12

25 19 2
                                    

"Hidup adalah pertarungan, dan keberanian adalah senjata kita untuk menghadapi kenyataan."

ִ ֹ ─── 𐘃 ─── ۫ ۪

Sambil beristirahat di dalam hutan yang lebat, para prajurit Pasukan Khusus tetap waspada. Mata mereka terus memantau sekeliling, siap merespons setiap ancaman yang mungkin muncul. Suara langkah kaki, suara angin, dan desiran daun terdengar.

"Matilda! Emilia!" sapa Eve dengan senyum lebarnya, saat melihat mereka berdua berjalan mendekatinya.

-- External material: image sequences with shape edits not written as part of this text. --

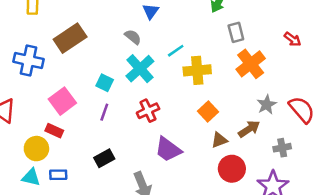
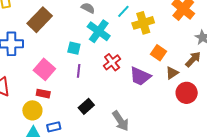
purple trapezoid: (168, 149) -> (140, 76), moved

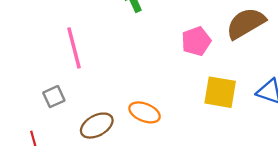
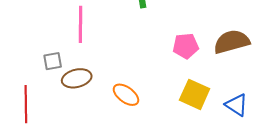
brown ellipse: (97, 126) -> (77, 78), moved

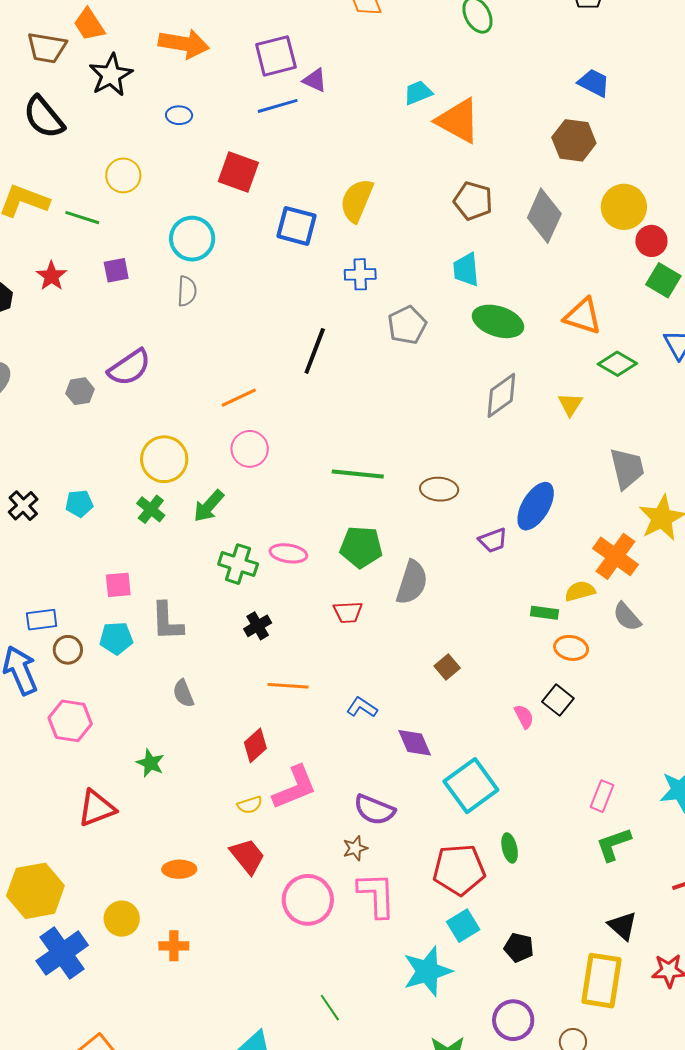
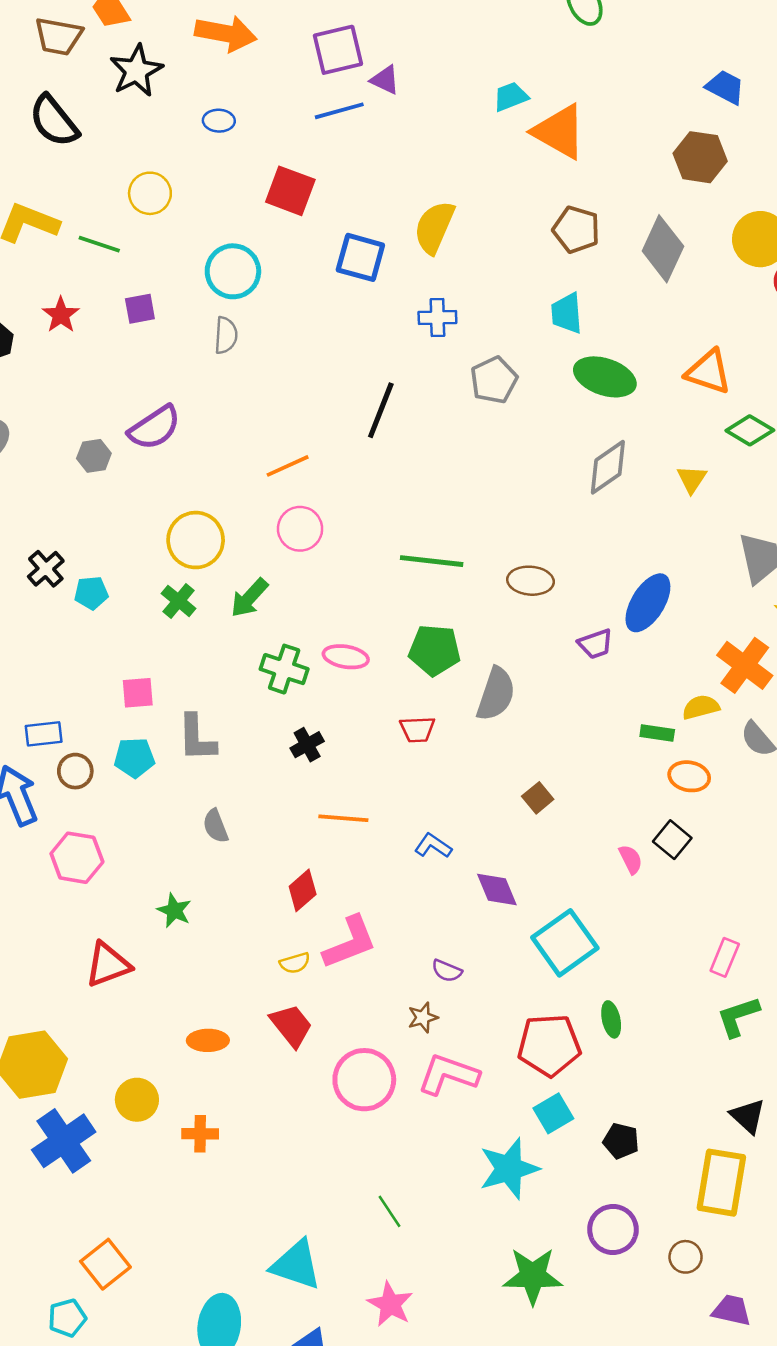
black cross: (23, 506) -> (46, 569), moved
purple semicircle: (374, 810) -> (447, 971), size x0.6
pink L-shape: (377, 895) -> (448, 1075), turned -69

"Kamu baik-baik saja, kan?" tanya Matilda pada Eve dengan ekspresi khawatir.

"Tentu saja, aku hanya sedikit cedera," jawab Eve.

"Bagaimana dengan kalian kalian berdua?" lanjutnya.

"Kami baik-baik saja. Sama sepertimu, hanya sedikit terluka," balas Emilia.

Pada saat yang sama, beberapa prajurit mulai memperbaiki peralatan dan senjata mereka yang rusak selama pertempuran sebelumnya. Suasana hutan memberikan nuansa ketenangan.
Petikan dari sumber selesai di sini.